# Records for processing
+++++

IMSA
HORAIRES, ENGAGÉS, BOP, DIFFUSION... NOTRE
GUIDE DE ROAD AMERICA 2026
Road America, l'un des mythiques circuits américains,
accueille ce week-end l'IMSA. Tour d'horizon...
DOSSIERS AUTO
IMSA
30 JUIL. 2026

+++++

# Work instruction
Exactly as they stand, repeat all the records.

# Problem solution
IMSA
HORAIRES, ENGAGÉS, BOP, DIFFUSION... NOTRE
GUIDE DE ROAD AMERICA 2026
Road America, l'un des mythiques circuits américains,
accueille ce week-end l'IMSA. Tour d'horizon...
DOSSIERS AUTO
IMSA
30 JUIL. 2026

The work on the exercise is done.